*Study material:*
==============================

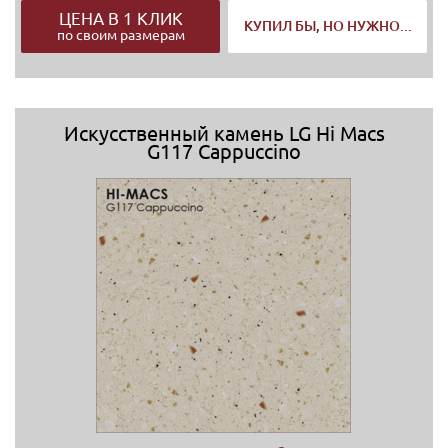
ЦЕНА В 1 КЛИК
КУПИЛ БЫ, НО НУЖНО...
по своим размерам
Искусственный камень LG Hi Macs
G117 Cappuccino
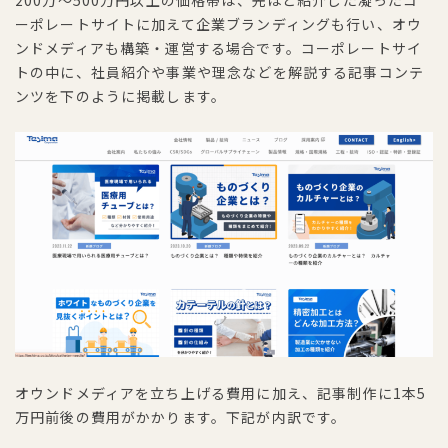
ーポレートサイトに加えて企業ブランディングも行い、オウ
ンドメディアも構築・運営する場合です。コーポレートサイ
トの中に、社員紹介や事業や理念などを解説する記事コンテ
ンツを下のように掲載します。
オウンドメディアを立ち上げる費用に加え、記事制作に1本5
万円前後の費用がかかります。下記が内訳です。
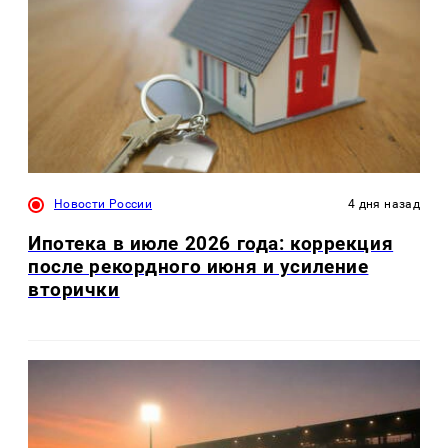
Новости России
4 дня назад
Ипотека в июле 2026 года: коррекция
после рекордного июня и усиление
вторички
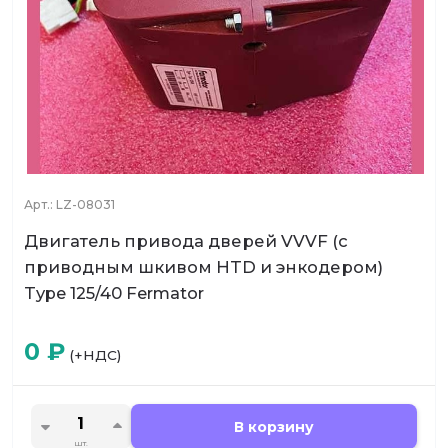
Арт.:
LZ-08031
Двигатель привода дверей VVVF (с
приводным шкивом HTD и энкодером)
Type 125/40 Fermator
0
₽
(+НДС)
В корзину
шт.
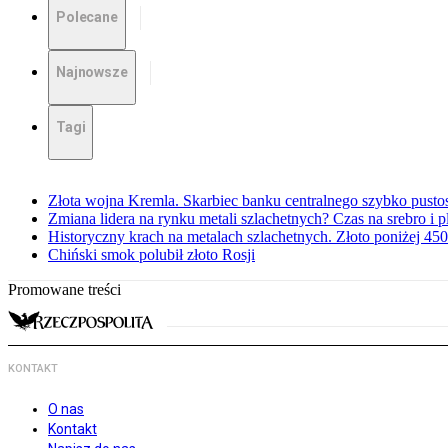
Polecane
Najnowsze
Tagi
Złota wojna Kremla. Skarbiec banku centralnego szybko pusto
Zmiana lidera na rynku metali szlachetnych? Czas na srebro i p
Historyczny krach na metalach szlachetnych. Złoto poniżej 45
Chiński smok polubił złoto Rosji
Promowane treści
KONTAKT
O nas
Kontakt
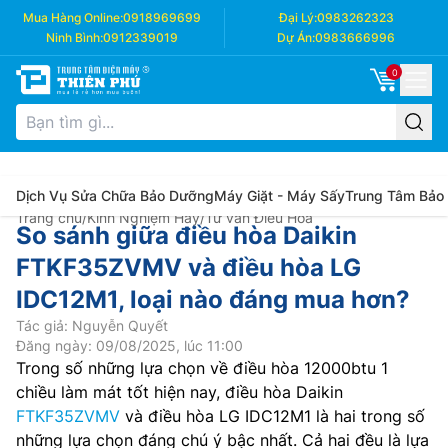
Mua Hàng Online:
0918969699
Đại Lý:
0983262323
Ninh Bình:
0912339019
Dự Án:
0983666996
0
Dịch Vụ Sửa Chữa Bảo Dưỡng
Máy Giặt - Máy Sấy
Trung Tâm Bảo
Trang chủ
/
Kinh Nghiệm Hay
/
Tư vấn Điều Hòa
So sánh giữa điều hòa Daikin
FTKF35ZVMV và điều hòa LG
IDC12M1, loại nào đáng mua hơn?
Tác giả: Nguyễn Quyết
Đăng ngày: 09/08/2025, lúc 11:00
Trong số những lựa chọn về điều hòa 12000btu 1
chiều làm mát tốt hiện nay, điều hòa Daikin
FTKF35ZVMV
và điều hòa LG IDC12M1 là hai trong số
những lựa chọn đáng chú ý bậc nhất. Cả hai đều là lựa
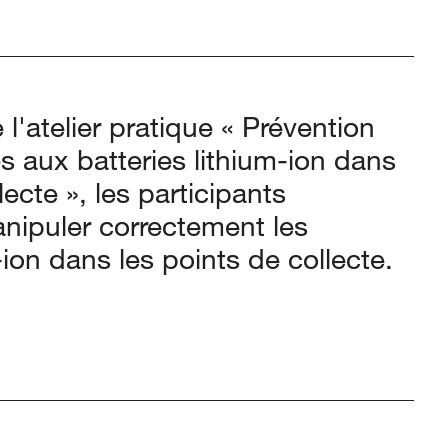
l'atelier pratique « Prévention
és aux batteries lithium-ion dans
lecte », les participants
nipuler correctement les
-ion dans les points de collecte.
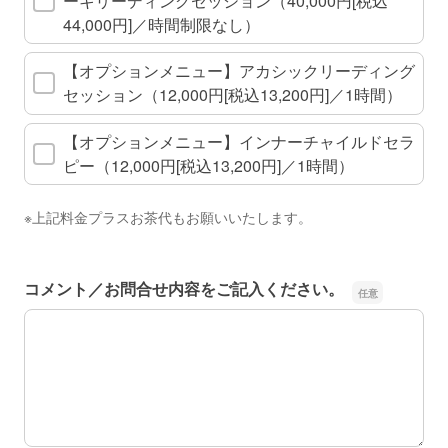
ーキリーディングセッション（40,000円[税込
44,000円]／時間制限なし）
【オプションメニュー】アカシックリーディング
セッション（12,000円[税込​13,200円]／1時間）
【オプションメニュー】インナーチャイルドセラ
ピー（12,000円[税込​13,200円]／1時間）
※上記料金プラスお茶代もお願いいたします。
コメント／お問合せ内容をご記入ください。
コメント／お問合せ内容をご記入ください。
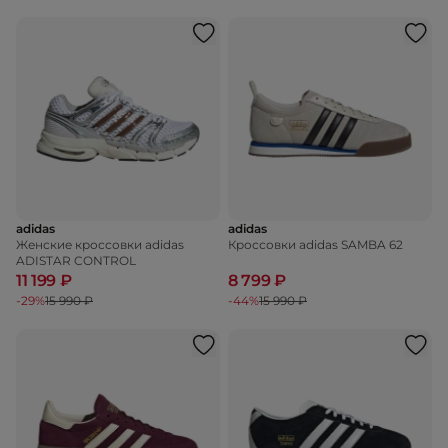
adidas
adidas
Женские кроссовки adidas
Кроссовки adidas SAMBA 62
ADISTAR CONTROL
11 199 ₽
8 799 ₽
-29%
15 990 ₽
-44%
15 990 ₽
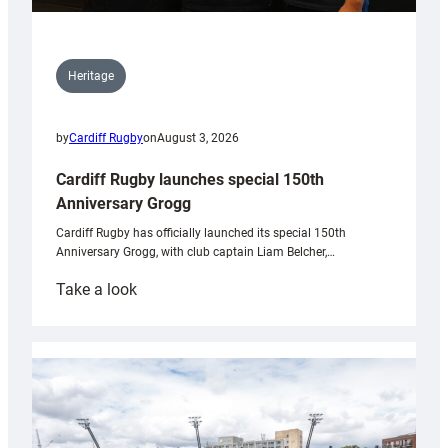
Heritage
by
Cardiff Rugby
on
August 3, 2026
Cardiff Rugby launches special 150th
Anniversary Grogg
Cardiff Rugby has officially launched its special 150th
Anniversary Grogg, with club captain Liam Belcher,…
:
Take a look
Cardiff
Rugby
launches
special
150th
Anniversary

==============================

*Your assignment:*
If a line in the entries above contains the word "Anniversary", copy it.

*Solution to the exercise:*
Anniversary Grogg
Anniversary Grogg, with club captain Liam Belcher,…
Anniversary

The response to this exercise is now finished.